BRIEF: Every record below, from first to last: print it exactly as shown.

GIVEN DATA:
○ ○ ○ ○

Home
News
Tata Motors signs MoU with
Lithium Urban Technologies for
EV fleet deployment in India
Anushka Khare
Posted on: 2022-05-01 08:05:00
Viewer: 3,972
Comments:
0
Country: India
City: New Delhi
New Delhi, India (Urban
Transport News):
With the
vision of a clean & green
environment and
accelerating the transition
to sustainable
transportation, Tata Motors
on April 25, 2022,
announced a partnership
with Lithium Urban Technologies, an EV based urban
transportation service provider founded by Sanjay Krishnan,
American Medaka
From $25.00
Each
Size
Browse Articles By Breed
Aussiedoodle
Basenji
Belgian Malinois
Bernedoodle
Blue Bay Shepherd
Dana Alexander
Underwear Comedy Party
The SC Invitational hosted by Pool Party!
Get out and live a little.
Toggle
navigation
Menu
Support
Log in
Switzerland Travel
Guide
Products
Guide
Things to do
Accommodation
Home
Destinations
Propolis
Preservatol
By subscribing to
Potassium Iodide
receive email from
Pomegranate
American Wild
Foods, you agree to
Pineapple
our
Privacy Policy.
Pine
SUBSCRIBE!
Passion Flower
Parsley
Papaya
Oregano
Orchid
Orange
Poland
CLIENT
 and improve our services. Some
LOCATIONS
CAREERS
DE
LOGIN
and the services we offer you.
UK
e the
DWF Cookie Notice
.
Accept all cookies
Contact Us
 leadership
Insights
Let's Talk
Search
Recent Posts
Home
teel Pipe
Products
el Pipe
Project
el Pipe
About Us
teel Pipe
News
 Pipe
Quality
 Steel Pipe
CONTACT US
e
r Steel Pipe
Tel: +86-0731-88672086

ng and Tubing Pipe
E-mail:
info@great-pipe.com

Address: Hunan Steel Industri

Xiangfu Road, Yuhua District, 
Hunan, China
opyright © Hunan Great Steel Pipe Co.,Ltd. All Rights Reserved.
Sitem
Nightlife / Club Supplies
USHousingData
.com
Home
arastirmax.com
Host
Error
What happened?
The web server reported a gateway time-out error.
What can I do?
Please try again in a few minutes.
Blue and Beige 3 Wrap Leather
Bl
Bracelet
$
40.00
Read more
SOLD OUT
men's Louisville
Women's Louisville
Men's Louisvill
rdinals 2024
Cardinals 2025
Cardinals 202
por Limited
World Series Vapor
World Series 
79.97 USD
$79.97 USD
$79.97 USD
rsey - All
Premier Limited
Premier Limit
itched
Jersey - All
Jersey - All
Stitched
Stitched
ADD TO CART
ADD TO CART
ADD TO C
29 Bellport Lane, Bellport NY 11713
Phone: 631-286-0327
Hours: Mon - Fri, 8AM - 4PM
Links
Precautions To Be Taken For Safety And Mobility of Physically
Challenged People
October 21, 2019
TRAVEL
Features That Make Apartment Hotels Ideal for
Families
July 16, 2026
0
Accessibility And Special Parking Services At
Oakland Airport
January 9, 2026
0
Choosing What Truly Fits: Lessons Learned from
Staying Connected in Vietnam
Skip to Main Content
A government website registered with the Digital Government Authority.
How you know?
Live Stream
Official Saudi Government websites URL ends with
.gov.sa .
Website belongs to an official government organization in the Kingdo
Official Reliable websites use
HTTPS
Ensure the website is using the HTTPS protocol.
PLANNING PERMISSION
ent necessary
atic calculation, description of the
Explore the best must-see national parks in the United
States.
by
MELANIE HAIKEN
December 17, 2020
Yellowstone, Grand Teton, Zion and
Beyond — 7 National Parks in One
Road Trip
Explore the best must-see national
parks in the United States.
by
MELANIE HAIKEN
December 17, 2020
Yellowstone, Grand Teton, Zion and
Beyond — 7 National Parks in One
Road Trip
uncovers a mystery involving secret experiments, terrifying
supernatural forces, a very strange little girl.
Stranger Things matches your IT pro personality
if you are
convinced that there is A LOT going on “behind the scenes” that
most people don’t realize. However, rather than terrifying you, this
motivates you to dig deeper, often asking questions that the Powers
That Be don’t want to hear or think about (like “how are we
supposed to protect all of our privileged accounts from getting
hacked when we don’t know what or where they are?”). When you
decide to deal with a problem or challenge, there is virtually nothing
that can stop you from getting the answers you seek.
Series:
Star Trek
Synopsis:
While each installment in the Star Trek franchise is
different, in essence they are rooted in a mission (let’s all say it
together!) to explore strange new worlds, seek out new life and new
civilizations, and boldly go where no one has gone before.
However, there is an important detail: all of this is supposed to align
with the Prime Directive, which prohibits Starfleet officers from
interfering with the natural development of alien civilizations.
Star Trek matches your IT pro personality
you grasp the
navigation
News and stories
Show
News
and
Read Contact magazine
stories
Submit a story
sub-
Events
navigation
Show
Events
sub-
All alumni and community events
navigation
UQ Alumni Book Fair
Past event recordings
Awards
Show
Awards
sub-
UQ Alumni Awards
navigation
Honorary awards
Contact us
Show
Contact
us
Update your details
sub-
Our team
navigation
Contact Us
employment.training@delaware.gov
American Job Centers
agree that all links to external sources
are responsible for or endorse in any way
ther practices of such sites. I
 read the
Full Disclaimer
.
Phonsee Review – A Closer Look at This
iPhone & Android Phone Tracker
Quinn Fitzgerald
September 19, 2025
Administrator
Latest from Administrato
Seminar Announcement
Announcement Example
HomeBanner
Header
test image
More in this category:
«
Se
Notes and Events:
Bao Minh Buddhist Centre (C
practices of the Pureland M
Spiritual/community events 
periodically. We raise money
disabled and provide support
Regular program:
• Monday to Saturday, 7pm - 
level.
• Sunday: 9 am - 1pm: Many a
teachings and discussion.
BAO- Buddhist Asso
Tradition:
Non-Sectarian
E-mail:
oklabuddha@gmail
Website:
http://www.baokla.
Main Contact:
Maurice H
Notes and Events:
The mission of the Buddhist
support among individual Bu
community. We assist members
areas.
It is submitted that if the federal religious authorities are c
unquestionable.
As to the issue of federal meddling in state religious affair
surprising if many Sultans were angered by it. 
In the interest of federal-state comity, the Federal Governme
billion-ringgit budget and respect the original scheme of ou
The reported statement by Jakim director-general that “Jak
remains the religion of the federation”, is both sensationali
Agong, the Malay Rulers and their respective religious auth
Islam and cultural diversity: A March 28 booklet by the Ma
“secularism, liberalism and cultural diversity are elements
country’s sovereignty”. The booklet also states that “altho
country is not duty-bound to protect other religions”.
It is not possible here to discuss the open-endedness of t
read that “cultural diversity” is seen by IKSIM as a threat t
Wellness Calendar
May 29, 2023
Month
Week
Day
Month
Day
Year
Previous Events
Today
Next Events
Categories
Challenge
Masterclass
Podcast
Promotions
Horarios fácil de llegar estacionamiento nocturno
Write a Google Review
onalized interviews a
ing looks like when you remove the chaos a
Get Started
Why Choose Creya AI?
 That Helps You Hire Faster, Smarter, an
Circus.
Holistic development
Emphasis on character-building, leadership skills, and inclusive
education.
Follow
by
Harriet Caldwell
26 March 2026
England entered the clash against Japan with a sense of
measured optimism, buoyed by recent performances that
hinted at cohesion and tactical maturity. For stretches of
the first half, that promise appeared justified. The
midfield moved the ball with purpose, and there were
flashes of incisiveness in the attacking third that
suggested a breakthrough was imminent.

○ ○ ○ ○

REPLY TO THE EXERCISE:
Home
News
Tata Motors signs MoU with
Lithium Urban Technologies for
EV fleet deployment in India
Anushka Khare
Posted on: 2022-05-01 08:05:00
Viewer: 3,972
Comments:
0
Country: India
City: New Delhi
New Delhi, India (Urban
Transport News):
With the
vision of a clean & green
environment and
accelerating the transition
to sustainable
transportation, Tata Motors
on April 25, 2022,
announced a partnership
with Lithium Urban Technologies, an EV based urban
transportation service provider founded by Sanjay Krishnan,
American Medaka
From $25.00
Each
Size
Browse Articles By Breed
Aussiedoodle
Basenji
Belgian Malinois
Bernedoodle
Blue Bay Shepherd
Dana Alexander
Underwear Comedy Party
The SC Invitational hosted by Pool Party!
Get out and live a little.
Toggle
navigation
Menu
Support
Log in
Switzerland Travel
Guide
Products
Guide
Things to do
Accommodation
Home
Destinations
Propolis
Preservatol
By subscribing to
Potassium Iodide
receive email from
Pomegranate
American Wild
Foods, you agree to
Pineapple
our
Privacy Policy.
Pine
SUBSCRIBE!
Passion Flower
Parsley
Papaya
Oregano
Orchid
Orange
Poland
CLIENT
 and improve our services. Some
LOCATIONS
CAREERS
DE
LOGIN
and the services we offer you.
UK
e the
DWF Cookie Notice
.
Accept all cookies
Contact Us
 leadership
Insights
Let's Talk
Search
Recent Posts
Home
teel Pipe
Products
el Pipe
Project
el Pipe
About Us
teel Pipe
News
 Pipe
Quality
 Steel Pipe
CONTACT US
e
r Steel Pipe
Tel: +86-0731-88672086

ng and Tubing Pipe
E-mail:
info@great-pipe.com

Address: Hunan Steel Industri

Xiangfu Road, Yuhua District, 
Hunan, China
opyright © Hunan Great Steel Pipe Co.,Ltd. All Rights Reserved.
Sitem
Nightlife / Club Supplies
USHousingData
.com
Home
arastirmax.com
Host
Error
What happened?
The web server reported a gateway time-out error.
What can I do?
Please try again in a few minutes.
Blue and Beige 3 Wrap Leather
Bl
Bracelet
$
40.00
Read more
SOLD OUT
men's Louisville
Women's Louisville
Men's Louisvill
rdinals 2024
Cardinals 2025
Cardinals 202
por Limited
World Series Vapor
World Series 
79.97 USD
$79.97 USD
$79.97 USD
rsey - All
Premier Limited
Premier Limit
itched
Jersey - All
Jersey - All
Stitched
Stitched
ADD TO CART
ADD TO CART
ADD TO C
29 Bellport Lane, Bellport NY 11713
Phone: 631-286-0327
Hours: Mon - Fri, 8AM - 4PM
Links
Precautions To Be Taken For Safety And Mobility of Physically
Challenged People
October 21, 2019
TRAVEL
Features That Make Apartment Hotels Ideal for
Families
July 16, 2026
0
Accessibility And Special Parking Services At
Oakland Airport
January 9, 2026
0
Choosing What Truly Fits: Lessons Learned from
Staying Connected in Vietnam
Skip to Main Content
A government website registered with the Digital Government Authority.
How you know?
Live Stream
Official Saudi Government websites URL ends with
.gov.sa .
Website belongs to an official government organization in the Kingdo
Official Reliable websites use
HTTPS
Ensure the website is using the HTTPS protocol.
PLANNING PERMISSION
ent necessary
atic calculation, description of the
Explore the best must-see national parks in the United
States.
by
MELANIE HAIKEN
December 17, 2020
Yellowstone, Grand Teton, Zion and
Beyond — 7 National Parks in One
Road Trip
Explore the best must-see national
parks in the United States.
by
MELANIE HAIKEN
December 17, 2020
Yellowstone, Grand Teton, Zion and
Beyond — 7 National Parks in One
Road Trip
uncovers a mystery involving secret experiments, terrifying
supernatural forces, a very strange little girl.
Stranger Things matches your IT pro personality
if you are
convinced that there is A LOT going on “behind the scenes” that
most people don’t realize. However, rather than terrifying you, this
motivates you to dig deeper, often asking questions that the Powers
That Be don’t want to hear or think about (like “how are we
supposed to protect all of our privileged accounts from getting
hacked when we don’t know what or where they are?”). When you
decide to deal with a problem or challenge, there is virtually nothing
that can stop you from getting the answers you seek.
Series:
Star Trek
Synopsis:
While each installment in the Star Trek franchise is
different, in essence they are rooted in a mission (let’s all say it
together!) to explore strange new worlds, seek out new life and new
civilizations, and boldly go where no one has gone before.
However, there is an important detail: all of this is supposed to align
with the Prime Directive, which prohibits Starfleet officers from
interfering with the natural development of alien civilizations.
Star Trek matches your IT pro personality
you grasp the
navigation
News and stories
Show
News
and
Read Contact magazine
stories
Submit a story
sub-
Events
navigation
Show
Events
sub-
All alumni and community events
navigation
UQ Alumni Book Fair
Past event recordings
Awards
Show
Awards
sub-
UQ Alumni Awards
navigation
Honorary awards
Contact us
Show
Contact
us
Update your details
sub-
Our team
navigation
Contact Us
employment.training@delaware.gov
American Job Centers
agree that all links to external sources
are responsible for or endorse in any way
ther practices of such sites. I
 read the
Full Disclaimer
.
Phonsee Review – A Closer Look at This
iPhone & Android Phone Tracker
Quinn Fitzgerald
September 19, 2025
Administrator
Latest from Administrato
Seminar Announcement
Announcement Example
HomeBanner
Header
test image
More in this category:
«
Se
Notes and Events:
Bao Minh Buddhist Centre (C
practices of the Pureland M
Spiritual/community events 
periodically. We raise money
disabled and provide support
Regular program:
• Monday to Saturday, 7pm - 
level.
• Sunday: 9 am - 1pm: Many a
teachings and discussion.
BAO- Buddhist Asso
Tradition:
Non-Sectarian
E-mail:
oklabuddha@gmail
Website:
http://www.baokla.
Main Contact:
Maurice H
Notes and Events:
The mission of the Buddhist
support among individual Bu
community. We assist members
areas.
It is submitted that if the federal religious authorities are c
unquestionable.
As to the issue of federal meddling in state religious affair
surprising if many Sultans were angered by it. 
In the interest of federal-state comity, the Federal Governme
billion-ringgit budget and respect the original scheme of ou
The reported statement by Jakim director-general that “Jak
remains the religion of the federation”, is both sensationali
Agong, the Malay Rulers and their respective religious auth
Islam and cultural diversity: A March 28 booklet by the Ma
“secularism, liberalism and cultural diversity are elements
country’s sovereignty”. The booklet also states that “altho
country is not duty-bound to protect other religions”.
It is not possible here to discuss the open-endedness of t
read that “cultural diversity” is seen by IKSIM as a threat t
Wellness Calendar
May 29, 2023
Month
Week
Day
Month
Day
Year
Previous Events
Today
Next Events
Categories
Challenge
Masterclass
Podcast
Promotions
Horarios fácil de llegar estacionamiento nocturno
Write a Google Review
onalized interviews a
ing looks like when you remove the chaos a
Get Started
Why Choose Creya AI?
 That Helps You Hire Faster, Smarter, an
Circus.
Holistic development
Emphasis on character-building, leadership skills, and inclusive
education.
Follow
by
Harriet Caldwell
26 March 2026
England entered the clash against Japan with a sense of
measured optimism, buoyed by recent performances that
hinted at cohesion and tactical maturity. For stretches of
the first half, that promise appeared justified. The
midfield moved the ball with purpose, and there were
flashes of incisiveness in the attacking third that
suggested a breakthrough was imminent.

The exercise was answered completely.